Go to the install page for Goose. Choose the Desktop app (more ambitious or technical users may want to also install the CLI app)

Set up your LLM

Select settings/advanced, and select a Model. We recommend Anthropic/Claude Sonnet; you can try other models, but this tutorial has not been fully tested with other models.

You will need an API key. We recommend speaking to your supervisor about getting an API key that is charged to a project you work on.

Try it out

You should be able to use the UI the same way as a normal AI chat, try asking some questions about your favorite topics.

However, you can do more here, including with local files. Try giving it a folder full of PDFs and asking it to list the contents. Try finding a particular PDF, and then asking it to summarize it.

Install xcode (mac users)

In order to use most of the useful features of agents, you will need to have certain things installed locally. For Macs, this means installing Xcode:

You can just ask Goose to walk you through the installation.

Try it out more advanced features

Some things you can try:

  • clone the OBO cell ontology repo from github
  • create a web page for an ontology
  • create a web app for annotating single-cell experiments, use the OLS API to implement autocomplete over CL

Install OWL-MCP extension

Next we will try installing an ontology-specific MCP

You can either install directly from this link:

Or to do this manually, in the Extension section of Goose, add a new entry for owlmcp:

uvx owl-mcp

This video shows how to do this manually:

Try it out

You can ask to create an ontology, and add axioms to an ontology. We will outline the steps below. You can also watch this video, which shows an example session.

Clone the demo repo

Ask goose to clone ai4curation/ai-ontology-tutorial. If you have a favorite location on your disk for checked out repos, you can instruct it to place it there.
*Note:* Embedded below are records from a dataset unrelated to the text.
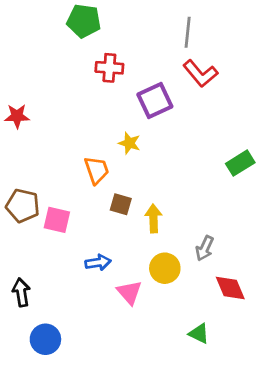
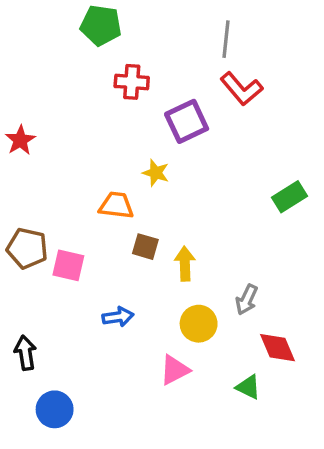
red star: (17, 116) -> (20, 140), turned -30
orange trapezoid: (97, 170) -> (116, 205), turned -64
pink triangle: (129, 292) -> (175, 370), moved, turned 44
green triangle: (199, 334) -> (248, 387), moved

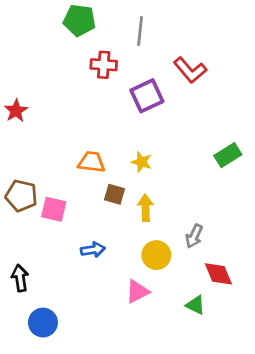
gray line: (226, 39) -> (140, 31), moved
yellow star: (156, 173) -> (141, 162), moved

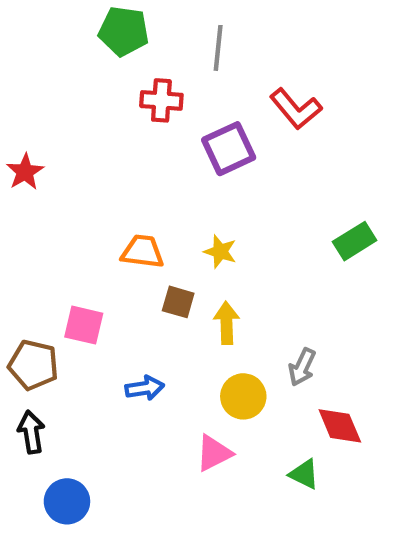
brown pentagon: (21, 196) -> (33, 365), moved

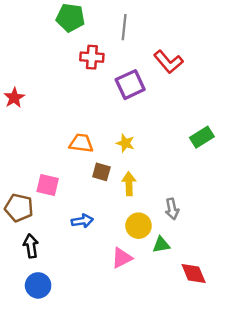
gray arrow: (302, 367) -> (172, 209), turned -36
red diamond: (340, 426) -> (194, 273), moved
black arrow: (31, 432) -> (31, 246), moved
green triangle: (304, 474) -> (161, 245), moved, turned -36

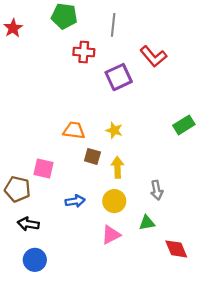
red star: (14, 98) -> (13, 28), moved
yellow circle: (139, 226) -> (114, 201), moved
black arrow: (31, 246) -> (28, 224), turned -72

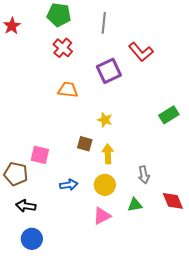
red cross: (84, 52) -> (63, 48), moved, turned 36
orange trapezoid: (74, 130) -> (68, 90), moved
red diamond: (176, 249) -> (173, 201), moved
Or if you like, you can clone the repo using your favorite git client, e.g. Github Desktop.

In the top of the window for Goose there is a file navigator, you can use this to navigate to the repo in which you checked out the demo repo

Open the ontology in Protege

The demo repo contains one OWL file, anatomy.ofn. Open this with Protege. You should see a (highly incomplete!) anatomy ontology, with terms for digit and limb segment

Ask goose to query the ontology

Try asking questions like what are all the subclass axioms in the ontology?

(remember this is a small test ontology and we don't expect many)

Adding terms

Now try asking for multiple terms to be added in batch:

Add terms for fingers, toes, hands, and feet, ensuring part-of relationships between them

You should be able to see the AI working

Sync Protege

Switch to your Protege window. Protege will inform you that the file has changed, and ask if you want to see the new content. Say yes.
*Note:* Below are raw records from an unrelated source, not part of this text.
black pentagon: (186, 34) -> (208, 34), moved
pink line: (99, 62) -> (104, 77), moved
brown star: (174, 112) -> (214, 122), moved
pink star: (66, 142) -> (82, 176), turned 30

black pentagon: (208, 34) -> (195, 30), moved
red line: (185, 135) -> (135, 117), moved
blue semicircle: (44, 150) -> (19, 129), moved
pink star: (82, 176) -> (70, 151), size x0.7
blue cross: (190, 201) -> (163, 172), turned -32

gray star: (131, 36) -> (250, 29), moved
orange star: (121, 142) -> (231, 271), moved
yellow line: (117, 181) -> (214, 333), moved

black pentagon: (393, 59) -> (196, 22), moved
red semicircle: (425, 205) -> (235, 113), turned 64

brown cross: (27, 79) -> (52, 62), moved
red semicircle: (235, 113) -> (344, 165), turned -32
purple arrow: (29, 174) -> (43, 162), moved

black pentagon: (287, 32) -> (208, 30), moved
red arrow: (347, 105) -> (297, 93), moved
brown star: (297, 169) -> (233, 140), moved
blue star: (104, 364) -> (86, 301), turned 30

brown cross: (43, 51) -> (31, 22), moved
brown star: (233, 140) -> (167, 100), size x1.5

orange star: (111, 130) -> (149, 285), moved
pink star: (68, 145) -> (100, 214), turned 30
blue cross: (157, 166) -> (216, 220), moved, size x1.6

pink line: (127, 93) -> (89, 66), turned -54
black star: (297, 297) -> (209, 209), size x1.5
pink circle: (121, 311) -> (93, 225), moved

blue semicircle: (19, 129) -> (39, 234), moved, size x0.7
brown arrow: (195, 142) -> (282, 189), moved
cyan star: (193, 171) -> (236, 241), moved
The Protege screen should show the changes having been made.

Adding more complex axioms

Now try asking:

Add an axiom stating that hands have 5 fingers

This should end up putting a cardinality axiom into the ontology. It may do this by using an inverse expression, you can ask it to name the inverse property instead (see video).

Other experiments

I recommend trying experiments on this test repo. Also try experiments like having goose write code that parses the ontology and summarizes the content.

Putting this into practice

  • if you want to start using this with an existing OWL ontology like CL, you need to have robot on your path, so that the ontology can be normalized prior to commits
  • if you are using obo format as source, it's a slightly different workflow, see the odk-ai repo for details
  • if your ontology is set up to use AI agents triggered by github actions, then you don't actually need to run any AI tools locally. However, I strongly recommend learning how to do this, as this will empower you to do many more things than are possible with the GitHub agent.